Problem:
Searching the material below, find each line that includes the word "göre", and copy it.

Input for this task:
════════════════════

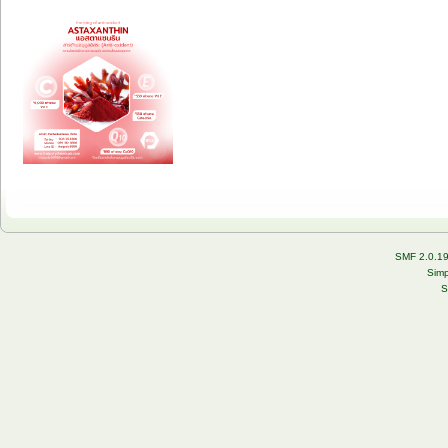
SMF 2.0.1
Simp
S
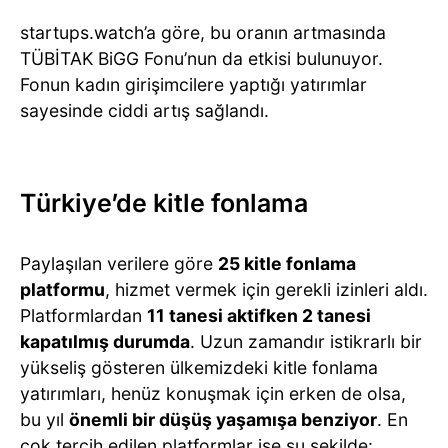
startups.watch’a göre, bu oranın artmasında
TÜBİTAK BiGG Fonu’nun da etkisi bulunuyor.
Fonun kadın girişimcilere yaptığı yatırımlar
sayesinde ciddi artış sağlandı.
Türkiye’de kitle fonlama
Paylaşılan verilere göre
25 kitle fonlama
platformu
, hizmet vermek için gerekli izinleri aldı.
Platformlardan
11 tanesi aktifken 2 tanesi
kapatılmış durumda
. Uzun zamandır istikrarlı bir
yükseliş gösteren ülkemizdeki kitle fonlama
yatırımları, henüz konuşmak için erken de olsa,
bu yıl
önemli bir düşüş yaşamışa benziyor
. En
çok tercih edilen platformlar ise şu şekilde:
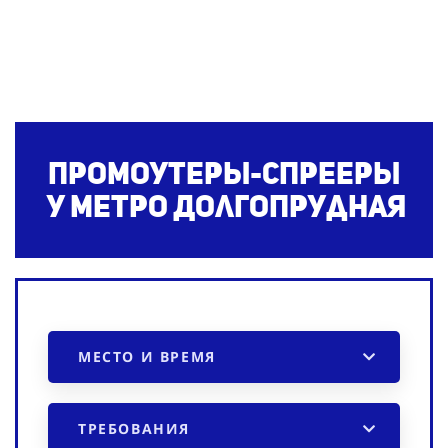
Промоутеры-спрееры
у метро Долгопрудная
МЕСТО И ВРЕМЯ
ТРЕБОВАНИЯ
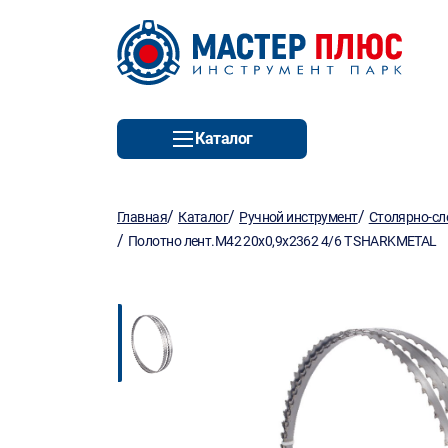
Каталог
/
/
/
Главная
Каталог
Ручной инструмент
Столярно-сл
/
Полотно лент.М42 20х0,9х2362 4/6 T SHARKMETAL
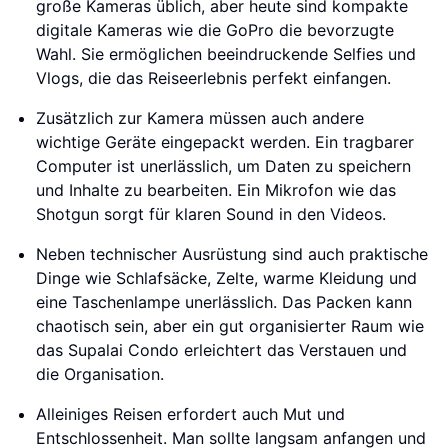
große Kameras üblich, aber heute sind kompakte
digitale Kameras wie die GoPro die bevorzugte
Wahl. Sie ermöglichen beeindruckende Selfies und
Vlogs, die das Reiseerlebnis perfekt einfangen.
Zusätzlich zur Kamera müssen auch andere
wichtige Geräte eingepackt werden. Ein tragbarer
Computer ist unerlässlich, um Daten zu speichern
und Inhalte zu bearbeiten. Ein Mikrofon wie das
Shotgun sorgt für klaren Sound in den Videos.
Neben technischer Ausrüstung sind auch praktische
Dinge wie Schlafsäcke, Zelte, warme Kleidung und
eine Taschenlampe unerlässlich. Das Packen kann
chaotisch sein, aber ein gut organisierter Raum wie
das Supalai Condo erleichtert das Verstauen und
die Organisation.
Alleiniges Reisen erfordert auch Mut und
Entschlossenheit. Man sollte langsam anfangen und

════════════════════

Expected answer:
startups.watch’a göre, bu oranın artmasında
Paylaşılan verilere göre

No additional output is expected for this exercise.